> [DESCRIPTION OF THE TASK]: The lines from the start of the data up to and including the one with "L’art de l’hospitalité" should be returned exactly, and nothing else.

[Collected data]
= Beginning of Section =

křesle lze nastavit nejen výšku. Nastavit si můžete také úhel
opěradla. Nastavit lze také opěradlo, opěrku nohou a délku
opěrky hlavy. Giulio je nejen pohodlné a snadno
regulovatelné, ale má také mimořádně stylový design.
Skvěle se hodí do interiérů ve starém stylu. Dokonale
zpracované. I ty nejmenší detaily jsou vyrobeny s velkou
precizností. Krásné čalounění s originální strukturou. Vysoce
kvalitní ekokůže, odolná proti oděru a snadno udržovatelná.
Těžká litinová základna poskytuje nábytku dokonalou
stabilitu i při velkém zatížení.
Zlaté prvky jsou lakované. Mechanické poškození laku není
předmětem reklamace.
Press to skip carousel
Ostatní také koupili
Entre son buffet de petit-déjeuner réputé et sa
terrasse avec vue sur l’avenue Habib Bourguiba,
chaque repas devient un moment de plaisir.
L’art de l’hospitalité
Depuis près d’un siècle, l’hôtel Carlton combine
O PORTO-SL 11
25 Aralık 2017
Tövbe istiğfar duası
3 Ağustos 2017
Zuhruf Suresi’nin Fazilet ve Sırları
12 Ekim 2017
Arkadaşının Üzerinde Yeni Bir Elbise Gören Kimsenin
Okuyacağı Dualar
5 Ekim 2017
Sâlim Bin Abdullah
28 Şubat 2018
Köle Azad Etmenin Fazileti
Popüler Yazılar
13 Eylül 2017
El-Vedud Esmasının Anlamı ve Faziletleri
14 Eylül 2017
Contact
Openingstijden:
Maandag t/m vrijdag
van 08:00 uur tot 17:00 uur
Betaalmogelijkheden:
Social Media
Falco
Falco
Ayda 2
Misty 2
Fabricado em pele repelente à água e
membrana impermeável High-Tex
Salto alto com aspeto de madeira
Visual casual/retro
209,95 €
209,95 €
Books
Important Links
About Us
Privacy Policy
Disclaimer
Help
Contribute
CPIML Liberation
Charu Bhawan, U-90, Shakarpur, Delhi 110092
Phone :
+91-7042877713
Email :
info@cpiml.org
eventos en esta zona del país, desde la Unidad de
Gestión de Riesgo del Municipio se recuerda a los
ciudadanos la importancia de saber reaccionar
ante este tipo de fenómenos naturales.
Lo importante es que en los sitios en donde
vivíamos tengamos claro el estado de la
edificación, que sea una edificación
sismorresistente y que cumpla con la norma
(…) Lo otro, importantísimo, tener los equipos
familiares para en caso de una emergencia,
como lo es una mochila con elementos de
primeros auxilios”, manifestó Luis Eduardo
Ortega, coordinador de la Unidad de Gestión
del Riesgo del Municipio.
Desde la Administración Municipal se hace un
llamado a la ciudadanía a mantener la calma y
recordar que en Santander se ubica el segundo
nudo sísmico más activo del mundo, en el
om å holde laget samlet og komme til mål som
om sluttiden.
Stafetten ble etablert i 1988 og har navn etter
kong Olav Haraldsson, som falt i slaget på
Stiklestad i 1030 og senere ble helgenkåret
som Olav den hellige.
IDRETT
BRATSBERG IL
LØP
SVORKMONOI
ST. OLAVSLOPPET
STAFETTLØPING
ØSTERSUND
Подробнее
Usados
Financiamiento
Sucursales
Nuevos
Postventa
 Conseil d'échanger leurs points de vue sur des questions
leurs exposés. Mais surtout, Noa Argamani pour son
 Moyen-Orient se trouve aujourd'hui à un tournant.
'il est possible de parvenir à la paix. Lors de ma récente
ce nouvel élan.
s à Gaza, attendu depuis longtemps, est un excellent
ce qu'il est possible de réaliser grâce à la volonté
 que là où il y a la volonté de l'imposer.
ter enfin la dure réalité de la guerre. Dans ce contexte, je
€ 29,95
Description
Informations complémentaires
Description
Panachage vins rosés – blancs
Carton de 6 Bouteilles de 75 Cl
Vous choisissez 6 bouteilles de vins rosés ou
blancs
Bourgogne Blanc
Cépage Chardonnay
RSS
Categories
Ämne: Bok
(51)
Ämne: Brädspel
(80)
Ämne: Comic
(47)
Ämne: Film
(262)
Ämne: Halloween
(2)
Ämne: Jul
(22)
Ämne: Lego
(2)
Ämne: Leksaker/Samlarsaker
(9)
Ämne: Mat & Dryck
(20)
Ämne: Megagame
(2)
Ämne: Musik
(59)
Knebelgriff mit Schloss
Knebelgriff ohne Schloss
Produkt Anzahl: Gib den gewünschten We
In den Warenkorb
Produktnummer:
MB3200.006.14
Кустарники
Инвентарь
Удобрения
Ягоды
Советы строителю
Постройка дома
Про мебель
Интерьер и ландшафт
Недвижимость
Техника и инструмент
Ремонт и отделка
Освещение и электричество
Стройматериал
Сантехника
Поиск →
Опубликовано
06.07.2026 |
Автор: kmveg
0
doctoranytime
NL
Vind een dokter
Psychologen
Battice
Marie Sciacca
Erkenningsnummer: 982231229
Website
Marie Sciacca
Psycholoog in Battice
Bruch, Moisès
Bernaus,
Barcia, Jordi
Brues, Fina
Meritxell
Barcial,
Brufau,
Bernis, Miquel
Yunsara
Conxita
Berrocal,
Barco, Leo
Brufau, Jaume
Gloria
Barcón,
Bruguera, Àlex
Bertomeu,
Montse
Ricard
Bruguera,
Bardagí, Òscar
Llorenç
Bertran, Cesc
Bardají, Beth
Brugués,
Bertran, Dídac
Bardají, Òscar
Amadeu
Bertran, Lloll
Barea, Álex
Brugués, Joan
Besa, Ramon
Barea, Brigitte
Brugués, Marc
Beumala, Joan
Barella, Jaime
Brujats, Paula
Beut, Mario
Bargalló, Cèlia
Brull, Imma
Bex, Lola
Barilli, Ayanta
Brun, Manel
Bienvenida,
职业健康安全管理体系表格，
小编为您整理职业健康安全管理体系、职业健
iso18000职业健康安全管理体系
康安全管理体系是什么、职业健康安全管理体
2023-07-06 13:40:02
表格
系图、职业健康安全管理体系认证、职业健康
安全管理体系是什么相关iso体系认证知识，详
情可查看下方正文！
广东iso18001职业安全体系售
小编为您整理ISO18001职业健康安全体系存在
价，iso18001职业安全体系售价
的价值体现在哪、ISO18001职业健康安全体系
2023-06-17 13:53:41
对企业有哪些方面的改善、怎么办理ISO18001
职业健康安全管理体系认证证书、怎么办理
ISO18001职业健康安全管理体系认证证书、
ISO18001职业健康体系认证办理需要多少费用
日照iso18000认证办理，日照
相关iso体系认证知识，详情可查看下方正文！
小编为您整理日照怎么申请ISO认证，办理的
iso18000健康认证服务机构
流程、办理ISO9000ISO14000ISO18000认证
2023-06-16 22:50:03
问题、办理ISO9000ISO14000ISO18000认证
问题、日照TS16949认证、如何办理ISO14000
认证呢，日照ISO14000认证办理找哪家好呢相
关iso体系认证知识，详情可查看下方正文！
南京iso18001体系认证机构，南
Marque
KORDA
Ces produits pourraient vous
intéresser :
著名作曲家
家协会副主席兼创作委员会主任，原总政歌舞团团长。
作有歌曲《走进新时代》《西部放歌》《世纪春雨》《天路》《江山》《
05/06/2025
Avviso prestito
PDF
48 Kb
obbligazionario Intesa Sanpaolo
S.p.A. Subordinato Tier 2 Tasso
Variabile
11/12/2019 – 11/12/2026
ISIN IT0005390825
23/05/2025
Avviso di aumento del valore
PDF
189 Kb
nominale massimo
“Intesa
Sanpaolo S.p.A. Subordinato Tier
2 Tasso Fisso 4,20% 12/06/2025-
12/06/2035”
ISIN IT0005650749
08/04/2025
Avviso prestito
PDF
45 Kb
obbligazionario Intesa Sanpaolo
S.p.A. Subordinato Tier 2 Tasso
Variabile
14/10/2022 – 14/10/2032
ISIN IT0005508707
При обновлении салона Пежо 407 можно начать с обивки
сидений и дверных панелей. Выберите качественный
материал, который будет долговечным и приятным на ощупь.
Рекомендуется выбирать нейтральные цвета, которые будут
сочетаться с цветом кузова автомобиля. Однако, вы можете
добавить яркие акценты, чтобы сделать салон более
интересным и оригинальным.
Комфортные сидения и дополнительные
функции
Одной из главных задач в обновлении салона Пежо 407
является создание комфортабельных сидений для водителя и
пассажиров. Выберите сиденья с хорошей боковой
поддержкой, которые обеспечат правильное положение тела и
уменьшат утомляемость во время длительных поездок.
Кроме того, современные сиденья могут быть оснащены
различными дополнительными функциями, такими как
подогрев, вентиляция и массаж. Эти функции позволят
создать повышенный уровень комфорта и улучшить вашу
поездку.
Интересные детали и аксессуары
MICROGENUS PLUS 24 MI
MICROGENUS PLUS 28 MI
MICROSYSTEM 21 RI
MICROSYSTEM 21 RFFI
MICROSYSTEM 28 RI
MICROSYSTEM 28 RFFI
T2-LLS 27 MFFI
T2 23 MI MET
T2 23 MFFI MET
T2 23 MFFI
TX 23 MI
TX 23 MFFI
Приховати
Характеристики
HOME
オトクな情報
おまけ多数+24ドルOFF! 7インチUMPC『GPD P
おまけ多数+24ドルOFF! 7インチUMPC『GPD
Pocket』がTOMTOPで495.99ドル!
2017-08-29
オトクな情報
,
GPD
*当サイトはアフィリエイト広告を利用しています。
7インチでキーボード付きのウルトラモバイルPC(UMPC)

= End of Section =

> [WRITTEN REPLY]:
křesle lze nastavit nejen výšku. Nastavit si můžete také úhel
opěradla. Nastavit lze také opěradlo, opěrku nohou a délku
opěrky hlavy. Giulio je nejen pohodlné a snadno
regulovatelné, ale má také mimořádně stylový design.
Skvěle se hodí do interiérů ve starém stylu. Dokonale
zpracované. I ty nejmenší detaily jsou vyrobeny s velkou
precizností. Krásné čalounění s originální strukturou. Vysoce
kvalitní ekokůže, odolná proti oděru a snadno udržovatelná.
Těžká litinová základna poskytuje nábytku dokonalou
stabilitu i při velkém zatížení.
Zlaté prvky jsou lakované. Mechanické poškození laku není
předmětem reklamace.
Press to skip carousel
Ostatní také koupili
Entre son buffet de petit-déjeuner réputé et sa
terrasse avec vue sur l’avenue Habib Bourguiba,
chaque repas devient un moment de plaisir.
L’art de l’hospitalité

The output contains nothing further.